About this exercise: Return each entry below word for word, leaving out any image.

Extracted records
• • • •
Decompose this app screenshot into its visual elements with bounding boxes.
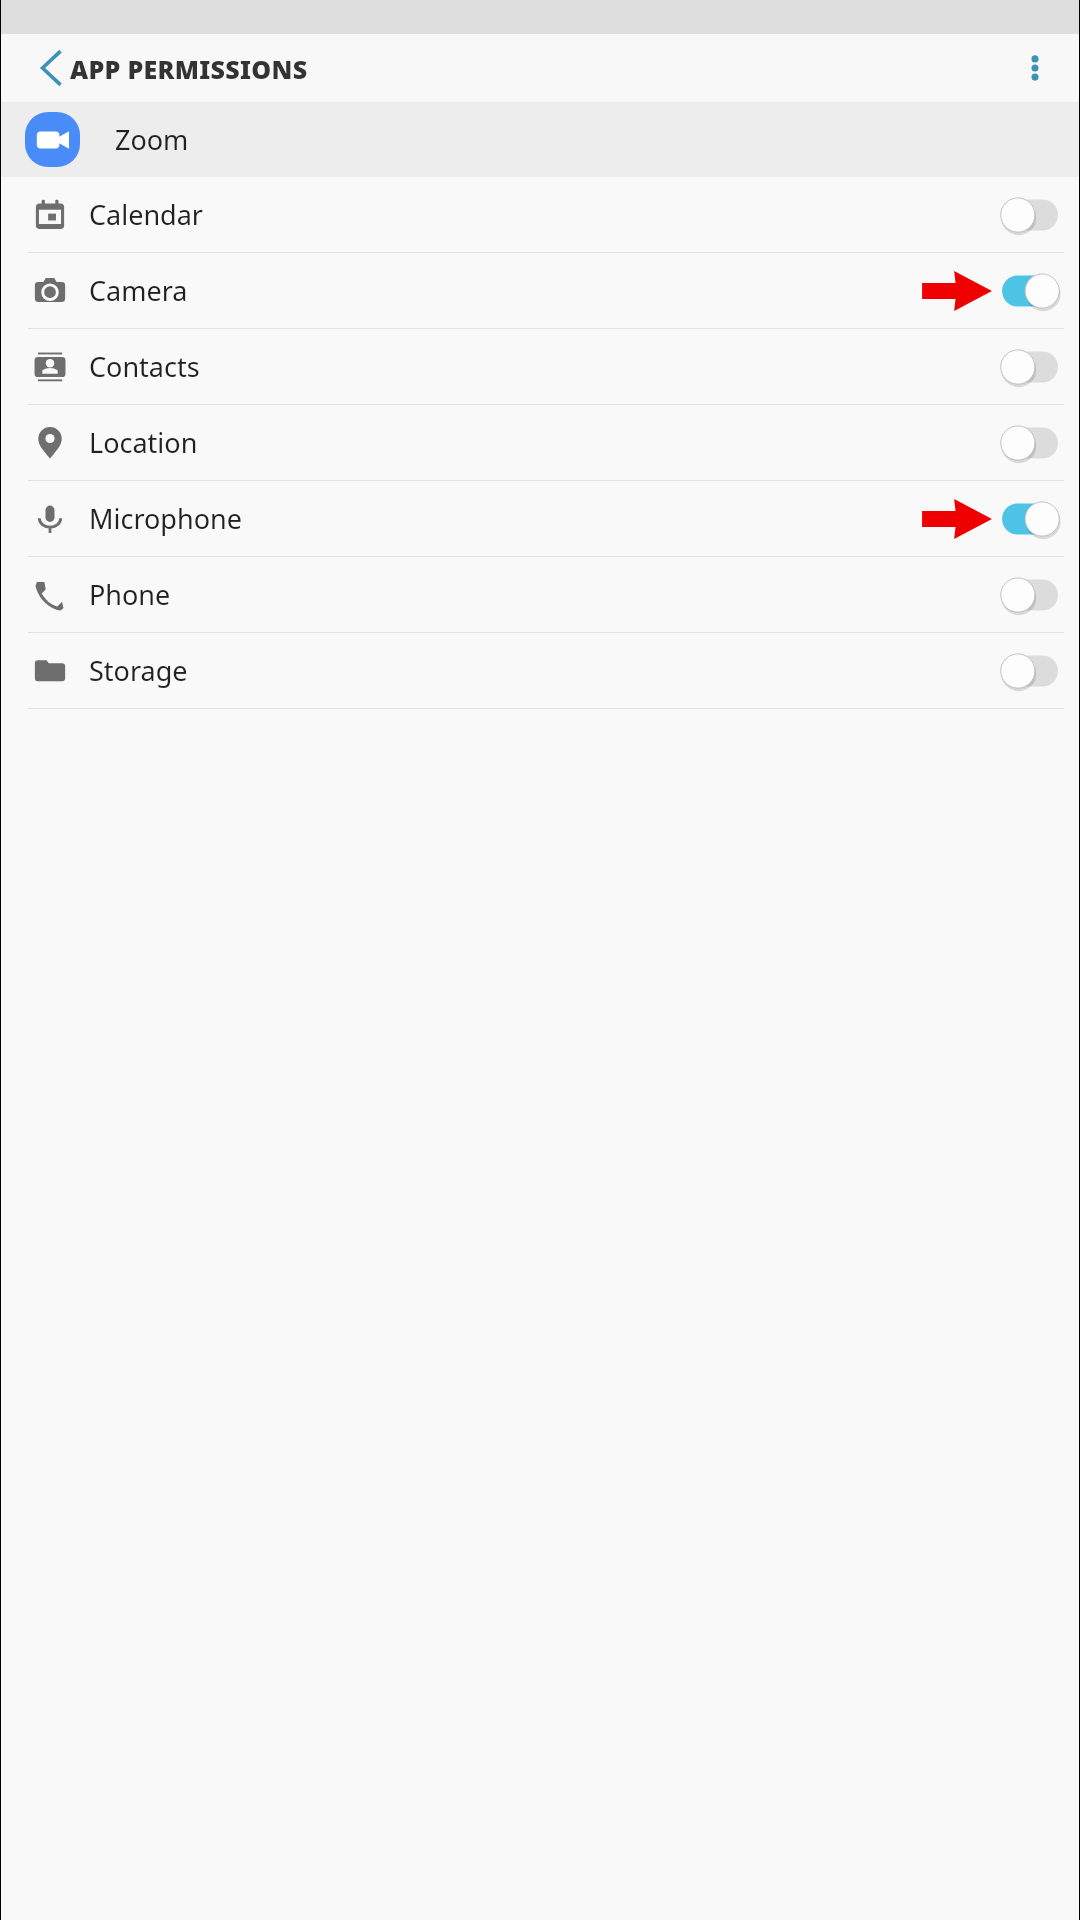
button[interactable]: Back (23, 40, 79, 96)
button[interactable]: Camera permission toggle (999, 269, 1061, 313)
button[interactable]: Calendar (1, 177, 1079, 252)
button[interactable]: Location (1, 405, 1079, 480)
button[interactable]: Phone (1, 557, 1079, 632)
staticText: Location (89, 424, 198, 461)
button[interactable]: Camera (1, 253, 1079, 328)
button[interactable]: Phone permission toggle (999, 573, 1061, 617)
button[interactable]: More options (1009, 42, 1061, 94)
staticText: Zoom (115, 121, 189, 158)
button[interactable]: Location permission toggle (999, 421, 1061, 465)
button[interactable]: Microphone (1, 481, 1079, 556)
button[interactable]: Calendar permission toggle (999, 193, 1061, 237)
button[interactable]: Storage permission toggle (999, 649, 1061, 693)
button[interactable]: Contacts (1, 329, 1079, 404)
staticText: Calendar (89, 196, 203, 233)
staticText: Camera (89, 272, 188, 309)
staticText: Contacts (89, 348, 200, 385)
button[interactable]: Contacts permission toggle (999, 345, 1061, 389)
staticText: APP PERMISSIONS (70, 52, 308, 86)
staticText: Microphone (89, 500, 242, 537)
button[interactable]: Storage (1, 633, 1079, 708)
button[interactable]: Zoom (1, 102, 1079, 177)
button[interactable]: Microphone permission toggle (999, 497, 1061, 541)
staticText: Phone (89, 576, 171, 613)
staticText: Storage (89, 652, 188, 689)
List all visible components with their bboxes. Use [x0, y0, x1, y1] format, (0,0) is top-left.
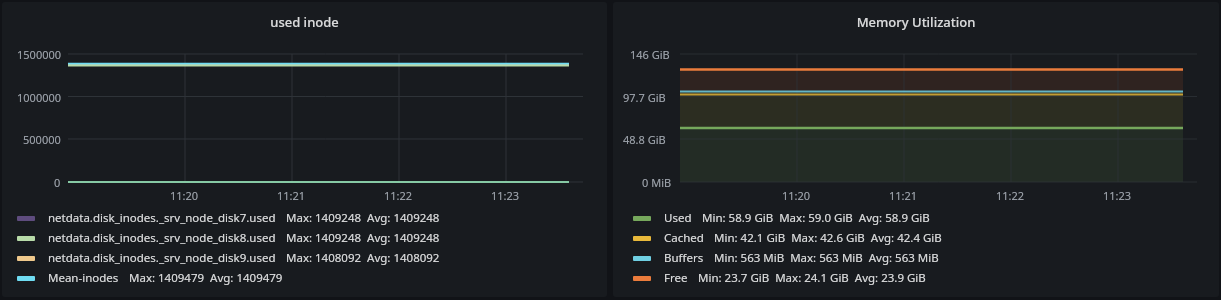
staticText: 146 GiB: [630, 47, 670, 62]
staticText: used inode: [2, 13, 607, 31]
staticText: Min: 58.9 GiB Max: 59.0 GiB Avg: 58.9 Gi…: [702, 210, 930, 226]
staticText: 1000000: [17, 90, 62, 105]
staticText: Cached: [664, 230, 704, 246]
staticText: Max: 1408092 Avg: 1408092: [286, 250, 440, 266]
staticText: netdata.disk_inodes._srv_node_disk9.used: [48, 250, 276, 266]
staticText: Max: 1409248 Avg: 1409248: [286, 230, 440, 246]
button[interactable]: Free: [633, 268, 926, 288]
staticText: 500000: [23, 132, 61, 147]
staticText: 11:22: [996, 188, 1025, 203]
staticText: Mean-inodes: [48, 270, 119, 286]
button[interactable]: netdata.disk_inodes._srv_node_disk8.used: [17, 228, 440, 248]
staticText: Used: [664, 210, 692, 226]
staticText: 11:23: [491, 188, 520, 203]
staticText: netdata.disk_inodes._srv_node_disk8.used: [48, 230, 276, 246]
staticText: netdata.disk_inodes._srv_node_disk7.used: [48, 210, 276, 226]
staticText: 48.8 GiB: [623, 132, 666, 147]
button[interactable]: Memory Utilization: [613, 2, 1219, 297]
staticText: Max: 1409248 Avg: 1409248: [286, 210, 440, 226]
staticText: Min: 23.7 GiB Max: 24.1 GiB Avg: 23.9 Gi…: [698, 270, 926, 286]
staticText: 11:21: [277, 188, 306, 203]
staticText: 0 MiB: [642, 175, 672, 190]
staticText: Buffers: [664, 250, 704, 266]
button[interactable]: netdata.disk_inodes._srv_node_disk7.used: [17, 208, 440, 228]
staticText: 1500000: [17, 47, 62, 62]
staticText: 97.7 GiB: [623, 90, 666, 105]
staticText: Free: [664, 270, 688, 286]
button[interactable]: netdata.disk_inodes._srv_node_disk9.used: [17, 248, 440, 268]
button[interactable]: Buffers: [633, 248, 939, 268]
staticText: 11:23: [1103, 188, 1132, 203]
button[interactable]: Used: [633, 208, 930, 228]
staticText: 11:20: [782, 188, 811, 203]
button[interactable]: Mean-inodes: [17, 268, 283, 288]
staticText: 11:20: [170, 188, 199, 203]
staticText: 0: [54, 175, 61, 190]
staticText: Min: 563 MiB Max: 563 MiB Avg: 563 MiB: [714, 250, 939, 266]
staticText: 11:21: [889, 188, 918, 203]
button[interactable]: used inode: [2, 2, 607, 297]
button[interactable]: Cached: [633, 228, 942, 248]
staticText: Min: 42.1 GiB Max: 42.6 GiB Avg: 42.4 Gi…: [714, 230, 942, 246]
staticText: 11:22: [384, 188, 413, 203]
staticText: Memory Utilization: [613, 13, 1219, 31]
staticText: Max: 1409479 Avg: 1409479: [129, 270, 283, 286]
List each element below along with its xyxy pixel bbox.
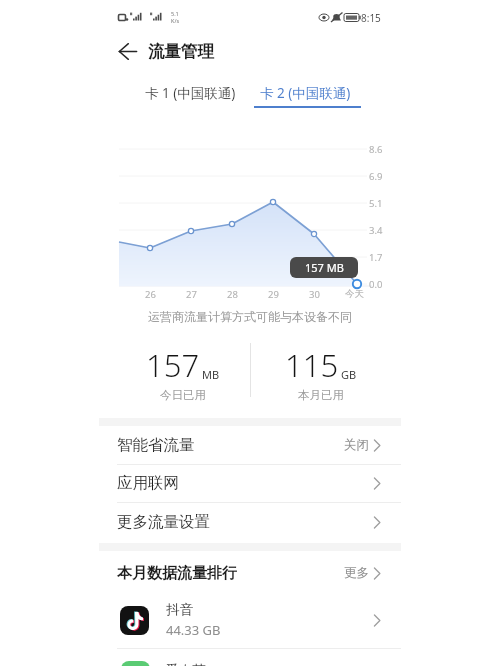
staticText: 本月数据流量排行 — [117, 564, 237, 583]
staticText: 157 — [146, 344, 200, 386]
button[interactable]: 卡 1 (中国联通) — [138, 79, 242, 107]
staticText: 8:15 — [361, 11, 381, 25]
staticText: GB — [341, 367, 357, 382]
staticText: 关闭 — [344, 437, 369, 453]
staticText: 8.6 — [369, 143, 383, 156]
staticText: 3.4 — [369, 224, 383, 237]
staticText: 今日已用 — [160, 388, 206, 402]
staticText: 卡 1 (中国联通) — [145, 84, 236, 102]
button[interactable]: 应用联网 — [99, 464, 401, 502]
staticText: 6.9 — [369, 170, 383, 183]
staticText: 流量管理 — [148, 41, 214, 62]
button[interactable]: 智能省流量 — [99, 426, 401, 464]
staticText: 27 — [186, 288, 197, 301]
staticText: 爱奇艺 — [165, 662, 206, 666]
staticText: 抖音 — [166, 601, 193, 618]
staticText: 115 — [285, 344, 339, 386]
staticText: 卡 2 (中国联通) — [260, 84, 351, 102]
staticText: 运营商流量计算方式可能与本设备不同 — [148, 309, 352, 324]
button[interactable]: 抖音 — [99, 592, 401, 648]
staticText: 智能省流量 — [117, 435, 195, 455]
staticText: 30 — [309, 288, 320, 301]
staticText: 今天 — [345, 288, 364, 300]
staticText: 5.1 — [171, 10, 179, 17]
staticText: 26 — [145, 288, 156, 301]
staticText: 29 — [268, 288, 279, 301]
staticText: 157 MB — [305, 260, 344, 275]
staticText: 应用联网 — [117, 473, 179, 493]
staticText: K/s — [171, 17, 180, 24]
staticText: 本月已用 — [298, 388, 344, 402]
button[interactable]: 卡 2 (中国联通) — [250, 79, 360, 107]
button[interactable]: 爱奇艺 — [99, 659, 401, 666]
staticText: MB — [202, 367, 220, 382]
staticText: 44.33 GB — [166, 621, 221, 639]
button[interactable]: 更多 — [344, 565, 381, 581]
staticText: 更多流量设置 — [117, 512, 210, 532]
staticText: 0.0 — [369, 278, 383, 291]
staticText: 5.1 — [369, 197, 383, 210]
button[interactable]: Back — [114, 37, 142, 65]
staticText: 28 — [227, 288, 238, 301]
staticText: 1.7 — [369, 251, 383, 264]
staticText: 更多 — [344, 565, 369, 581]
button[interactable]: 更多流量设置 — [99, 503, 401, 541]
• • • •
Response to this task:
Decompose this app screenshot into its visual elements with bounding boxes.
button[interactable]: Back (23, 40, 79, 96)
button[interactable]: Camera permission toggle (999, 269, 1061, 313)
button[interactable]: Calendar (1, 177, 1079, 252)
button[interactable]: Location (1, 405, 1079, 480)
button[interactable]: Phone (1, 557, 1079, 632)
staticText: Location (89, 424, 198, 461)
button[interactable]: Camera (1, 253, 1079, 328)
button[interactable]: Phone permission toggle (999, 573, 1061, 617)
button[interactable]: More options (1009, 42, 1061, 94)
staticText: Zoom (115, 121, 189, 158)
button[interactable]: Location permission toggle (999, 421, 1061, 465)
button[interactable]: Microphone (1, 481, 1079, 556)
button[interactable]: Calendar permission toggle (999, 193, 1061, 237)
button[interactable]: Storage permission toggle (999, 649, 1061, 693)
button[interactable]: Contacts (1, 329, 1079, 404)
staticText: Calendar (89, 196, 203, 233)
staticText: Camera (89, 272, 188, 309)
staticText: Contacts (89, 348, 200, 385)
button[interactable]: Contacts permission toggle (999, 345, 1061, 389)
staticText: APP PERMISSIONS (70, 52, 308, 86)
staticText: Microphone (89, 500, 242, 537)
button[interactable]: Storage (1, 633, 1079, 708)
button[interactable]: Zoom (1, 102, 1079, 177)
button[interactable]: Microphone permission toggle (999, 497, 1061, 541)
staticText: Phone (89, 576, 171, 613)
staticText: Storage (89, 652, 188, 689)
List all visible components with their bboxes. Use [x0, y0, x1, y1] format, (0,0) is top-left.
staticText: 146 GiB: [630, 47, 670, 62]
staticText: used inode: [2, 13, 607, 31]
staticText: Min: 58.9 GiB Max: 59.0 GiB Avg: 58.9 Gi…: [702, 210, 930, 226]
staticText: 1000000: [17, 90, 62, 105]
staticText: Cached: [664, 230, 704, 246]
staticText: Max: 1408092 Avg: 1408092: [286, 250, 440, 266]
staticText: netdata.disk_inodes._srv_node_disk9.used: [48, 250, 276, 266]
staticText: Max: 1409248 Avg: 1409248: [286, 230, 440, 246]
button[interactable]: Free: [633, 268, 926, 288]
staticText: 500000: [23, 132, 61, 147]
staticText: 11:22: [996, 188, 1025, 203]
staticText: Mean-inodes: [48, 270, 119, 286]
button[interactable]: netdata.disk_inodes._srv_node_disk8.used: [17, 228, 440, 248]
staticText: Used: [664, 210, 692, 226]
staticText: 11:23: [491, 188, 520, 203]
staticText: netdata.disk_inodes._srv_node_disk8.used: [48, 230, 276, 246]
staticText: netdata.disk_inodes._srv_node_disk7.used: [48, 210, 276, 226]
staticText: 48.8 GiB: [623, 132, 666, 147]
button[interactable]: Memory Utilization: [613, 2, 1219, 297]
staticText: Max: 1409248 Avg: 1409248: [286, 210, 440, 226]
staticText: Min: 23.7 GiB Max: 24.1 GiB Avg: 23.9 Gi…: [698, 270, 926, 286]
staticText: 11:21: [277, 188, 306, 203]
staticText: 0 MiB: [642, 175, 672, 190]
staticText: Buffers: [664, 250, 704, 266]
button[interactable]: netdata.disk_inodes._srv_node_disk7.used: [17, 208, 440, 228]
staticText: 1500000: [17, 47, 62, 62]
staticText: 97.7 GiB: [623, 90, 666, 105]
staticText: Free: [664, 270, 688, 286]
button[interactable]: netdata.disk_inodes._srv_node_disk9.used: [17, 248, 440, 268]
button[interactable]: Buffers: [633, 248, 939, 268]
staticText: 11:23: [1103, 188, 1132, 203]
button[interactable]: Used: [633, 208, 930, 228]
staticText: 11:20: [782, 188, 811, 203]
button[interactable]: Mean-inodes: [17, 268, 283, 288]
staticText: 11:20: [170, 188, 199, 203]
staticText: 0: [54, 175, 61, 190]
staticText: Min: 563 MiB Max: 563 MiB Avg: 563 MiB: [714, 250, 939, 266]
staticText: 11:21: [889, 188, 918, 203]
button[interactable]: used inode: [2, 2, 607, 297]
button[interactable]: Cached: [633, 228, 942, 248]
staticText: Min: 42.1 GiB Max: 42.6 GiB Avg: 42.4 Gi…: [714, 230, 942, 246]
staticText: 11:22: [384, 188, 413, 203]
staticText: Memory Utilization: [613, 13, 1219, 31]
staticText: Max: 1409479 Avg: 1409479: [129, 270, 283, 286]
List each element below along with its xyxy pixel bbox.
staticText: 本月数据流量排行 — [117, 564, 237, 583]
staticText: 157 — [146, 344, 200, 386]
button[interactable]: 卡 1 (中国联通) — [138, 79, 242, 107]
staticText: 8:15 — [361, 11, 381, 25]
staticText: GB — [341, 367, 357, 382]
staticText: 关闭 — [344, 437, 369, 453]
staticText: 8.6 — [369, 143, 383, 156]
staticText: 3.4 — [369, 224, 383, 237]
staticText: 今日已用 — [160, 388, 206, 402]
staticText: 卡 1 (中国联通) — [145, 84, 236, 102]
button[interactable]: 应用联网 — [99, 464, 401, 502]
staticText: 6.9 — [369, 170, 383, 183]
staticText: 流量管理 — [148, 41, 214, 62]
button[interactable]: 智能省流量 — [99, 426, 401, 464]
staticText: 27 — [186, 288, 197, 301]
staticText: 爱奇艺 — [165, 662, 206, 666]
staticText: 抖音 — [166, 601, 193, 618]
staticText: 115 — [285, 344, 339, 386]
staticText: 卡 2 (中国联通) — [260, 84, 351, 102]
staticText: 运营商流量计算方式可能与本设备不同 — [148, 309, 352, 324]
button[interactable]: 抖音 — [99, 592, 401, 648]
staticText: 智能省流量 — [117, 435, 195, 455]
staticText: 30 — [309, 288, 320, 301]
staticText: 今天 — [345, 288, 364, 300]
staticText: 5.1 — [171, 10, 179, 17]
staticText: 26 — [145, 288, 156, 301]
staticText: 29 — [268, 288, 279, 301]
staticText: 157 MB — [305, 260, 344, 275]
staticText: 应用联网 — [117, 473, 179, 493]
staticText: K/s — [171, 17, 180, 24]
staticText: 本月已用 — [298, 388, 344, 402]
button[interactable]: 卡 2 (中国联通) — [250, 79, 360, 107]
button[interactable]: 爱奇艺 — [99, 659, 401, 666]
staticText: MB — [202, 367, 220, 382]
staticText: 44.33 GB — [166, 621, 221, 639]
button[interactable]: 更多 — [344, 565, 381, 581]
staticText: 更多流量设置 — [117, 512, 210, 532]
staticText: 0.0 — [369, 278, 383, 291]
staticText: 5.1 — [369, 197, 383, 210]
button[interactable]: Back — [114, 37, 142, 65]
staticText: 28 — [227, 288, 238, 301]
staticText: 1.7 — [369, 251, 383, 264]
staticText: 更多 — [344, 565, 369, 581]
button[interactable]: 更多流量设置 — [99, 503, 401, 541]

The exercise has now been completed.